Wir müssen leider feststellen, dass weltweit nicht nur Wissenschaftsskepsis zunimmt, sondern dass auch pseudowissenschaftliche Argumente an Einfluss gewinnen. Ein prominentes Beispiel dafür ist der neue US-Gesundheitsminister Kennedy mit seinen dubiosen, unter anderem impfkritischen Theorien. Die Wissenschaftsvermittlung sollte unter anderem an den Schulen gestärkt werden. Es kommt darauf an, frühzeitig zu vermitteln, wie sich Informationen korrekt einordnen lassen. Der Transfer von wissenschaftlichen Erkenntnissen in die Gesellschaft ist uns am WZB besonders wichtig.
Die Bedeutung der Wirtschaft für das Leben der Menschen war für Sie früh prägend. Ihre Zeit als DAAD-Stipendiatin in Argentinien haben Sie einmal als richtungsweisend für ihren weiteren Weg beschrieben.
Ja, das war sie absolut. Ich studierte „Regionalwissenschaften Lateinamerika“ an der Universität zu Köln und kam 1995 mit einem DAAD-Stipendium für ein halbes Jahr an die Universität der nordargentinischen Provinz Tucumán. Dort belegte ich Kurse in Wirtschaft und Romanistik und machte auch ein Praktikum bei der lokalen Sparkasse in der Abteilung, die Kredite an kleine und mittlere Unternehmen vergab. Argentinien wurde damals von den Folgen der von Mexiko ausgehenden „Tequila-Krise“ erfasst, durch die es in mehreren lateinamerikanischen Ländern zu massiven Geldabflüssen kam. Ich erlebte auf unmittelbare Weise die Nöte der Unternehmen und Menschen und auch, was die wirtschaftliche Entwicklung für das Leben der Menschen bedeutet – und wie schnell Demokratie und Menschenrechte unter Druck geraten können. Mit einer anderen DAAD-Stipendiatin startete ich damals ein Filmprojekt über den späteren Gewinner der Gouverneurswahl in Tucumán.

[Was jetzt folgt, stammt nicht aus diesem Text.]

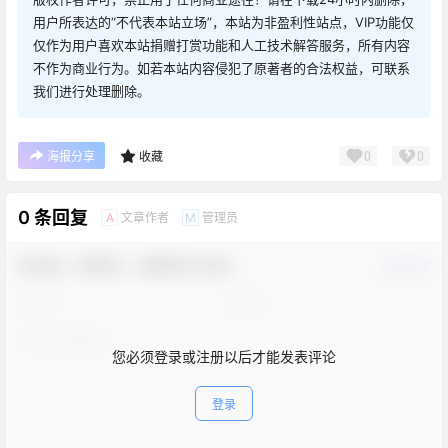
用户所表达的“不代表本站立场”，本站为非盈利性站点，VIP功能仅
仅作为用户喜欢本站捐赠打赏功能和人工技术解答服务，所有内容
不作为商业行为。如若本站内容侵犯了原著者的合法权益，可联系
我们进行处理删除。
0
0
海报分享
收藏
0 条回复
文章作者
管理员
A
M
欢迎您，新朋友，感谢参与互动！
确认修改
您必须登录或注册以后才能发表评论
登录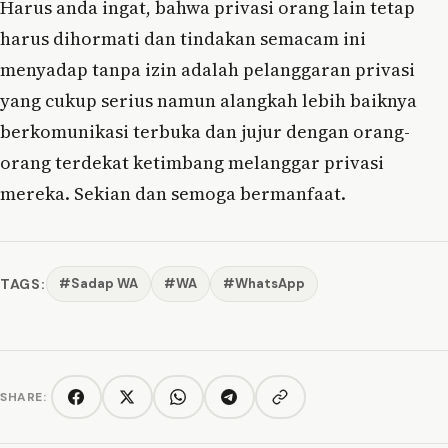
Harus anda ingat, bahwa privasi orang lain tetap
harus dihormati dan tindakan semacam ini
menyadap tanpa izin adalah pelanggaran privasi
yang cukup serius namun alangkah lebih baiknya
berkomunikasi terbuka dan jujur dengan orang-
orang terdekat ketimbang melanggar privasi
mereka. Sekian dan semoga bermanfaat.
TAGS:
#Sadap WA
#WA
#WhatsApp
SHARE:
Copy link
Facebook
Twitter/X
WhatsApp
Telegram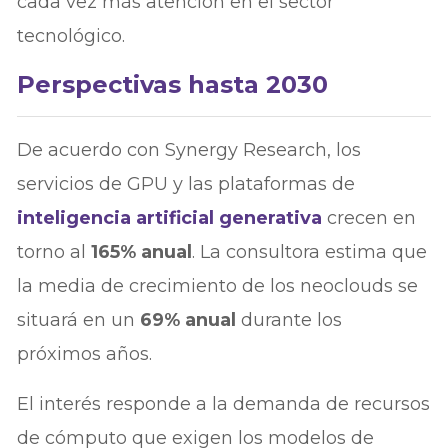
cada vez más atención en el sector
tecnológico.
Perspectivas hasta 2030
De acuerdo con Synergy Research, los
servicios de GPU y las plataformas de
inteligencia artificial generativa
crecen en
torno al
165% anual
. La consultora estima que
la media de crecimiento de los neoclouds se
situará en un
69% anual
durante los
próximos años.
El interés responde a la demanda de recursos
de cómputo que exigen los modelos de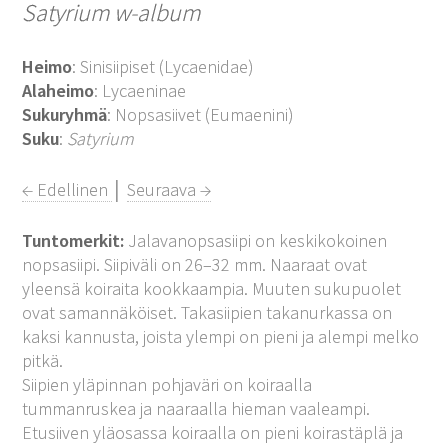
Satyrium w-album
Heimo
: Sinisiipiset (Lycaenidae)
Alaheimo
: Lycaeninae
Sukuryhmä
: Nopsasiivet (Eumaenini)
Suku
:
Satyrium
← Edellinen
│
Seuraava →
Tuntomerkit:
Jalavanopsasiipi on keskikokoinen
nopsasiipi. Siipiväli on 26–32 mm. Naaraat ovat
yleensä koiraita kookkaampia. Muuten sukupuolet
ovat samannäköiset. Takasiipien takanurkassa on
kaksi kannusta, joista ylempi on pieni ja alempi melko
pitkä.
Siipien yläpinnan pohjaväri on koiraalla
tummanruskea ja naaraalla hieman vaaleampi.
Etusiiven yläosassa koiraalla on pieni koirastäplä ja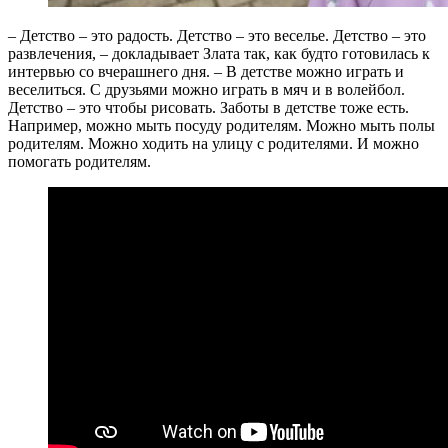
– Детство – это радость. Детство – это веселье. Детство – это
развлечения, – докладывает Злата так, как будто готовилась к
интервью со вчерашнего дня. – В детстве можно играть и
веселиться. С друзьями можно играть в мяч и в волейбол.
Детство – это чтобы рисовать. Заботы в детстве тоже есть.
Например, можно мыть посуду родителям. Можно мыть полы
родителям. Можно ходить на улицу с родителями. И можно
помогать родителям.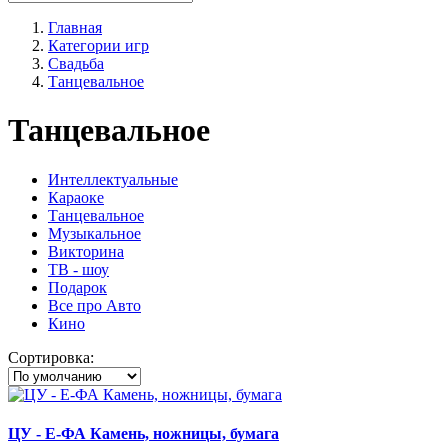
Главная
Категории игр
Свадьба
Танцевальное
Танцевальное
Интеллектуальные
Караоке
Танцевальное
Музыкальное
Викторина
ТВ - шоу
Подарок
Все про Авто
Кино
Сортировка:
ЦУ - Е-ФА Камень, ножницы, бумага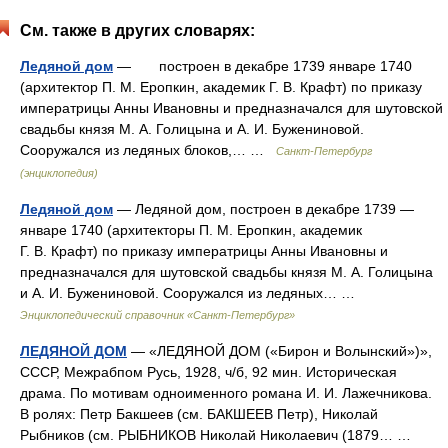
См. также в других словарях:
Ледяной дом
— построен в декабре 1739 январе 1740
(архитектор П. М. Еропкин, академик Г. В. Крафт) по приказу
императрицы Анны Ивановны и предназначался для шутовской
свадьбы князя М. А. Голицына и А. И. Бужениновой.
Сооружался из ледяных блоков,… …
Санкт-Петербург
(энциклопедия)
Ледяной дом
— Ледяной дом, построен в декабре 1739 —
январе 1740 (архитекторы П. М. Еропкин, академик
Г. В. Крафт) по приказу императрицы Анны Ивановны и
предназначался для шутовской свадьбы князя М. А. Голицына
и А. И. Бужениновой. Сооружался из ледяных… …
Энциклопедический справочник «Санкт-Петербург»
ЛЕДЯНОЙ ДОМ
— «ЛЕДЯНОЙ ДОМ («Бирон и Волынский»)»,
СССР, Межрабпом Русь, 1928, ч/б, 92 мин. Историческая
драма. По мотивам одноименного романа И. И. Лажечникова.
В ролях: Петр Бакшеев (см. БАКШЕЕВ Петр), Николай
Рыбников (см. РЫБНИКОВ Николай Николаевич (1879… …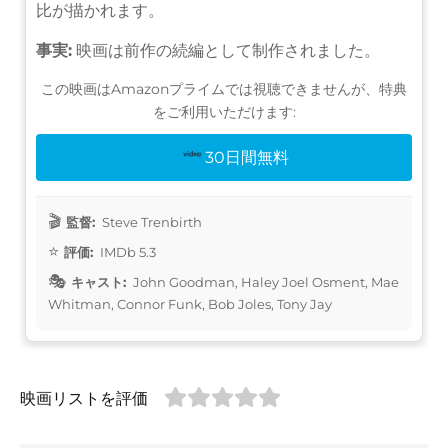
比が描かれます。
事実:
映画は前作の続編として制作されました。
この映画はAmazonプライムでは視聴できませんが、特典
をご利用いただけます:
30日間無料
監督:
Steve Trenbirth
評価:
IMDb 5.3
キャスト:
John Goodman, Haley Joel Osment, Mae
Whitman, Connor Funk, Bob Joles, Tony Jay
映画リストを評価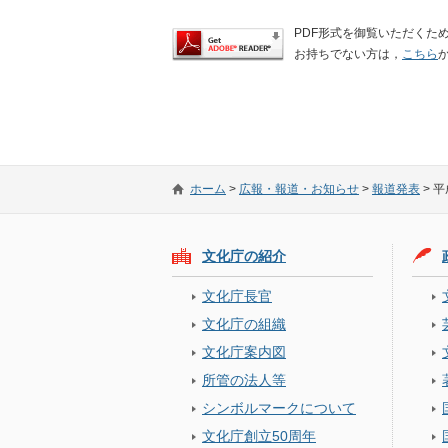
PDF形式を御覧いただくために
お持ちでない方は，
こちら
ホーム
>
広報・報道・お知らせ
>
報道発表
>
平
文化庁の紹介
文化庁長官
文化庁の組織
文化庁案内図
所管の法人等
シンボルマークについて
文化庁創立50周年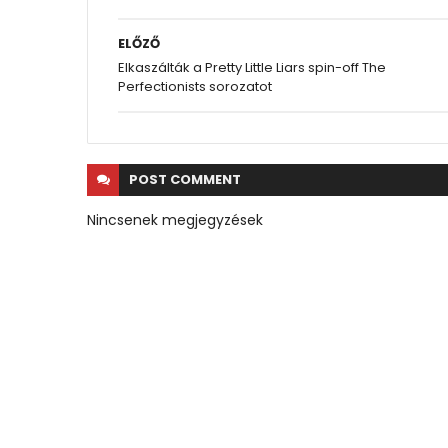
ELŐZŐ
Elkaszálták a Pretty Little Liars spin-off The
Perfectionists sorozatot
POST
COMMENT
Nincsenek megjegyzések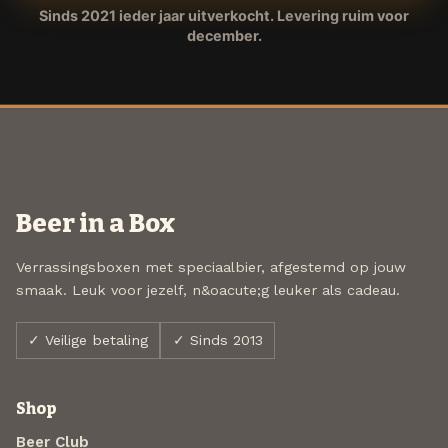
Sinds 2021 ieder jaar uitverkocht. Levering ruim voor
december.
Beer in a Box
Verrassingsboxen met speciaalbier, afgestemd op jouw
smaak. Leuk voor jezelf, n&oacute;g leuker als cadeau.
✓ Veilige betaling
✓ Sinds 2013
Shop
Beer Club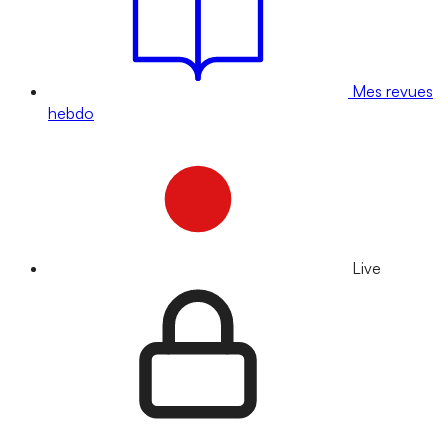
Mes revues
hebdo
Live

Er war nachweislich in der Zeit der argentinischen Militärdiktatur an Menschenrechtsverletzungen beteiligt. Letztlich wurde er dennoch gewählt. Der populistische Ruf nach einem starken Mann verfängt leider immer wieder. Das Thema, wie sehr Politik und Wirtschaft miteinander verbunden sind, begleitet mich bis heute.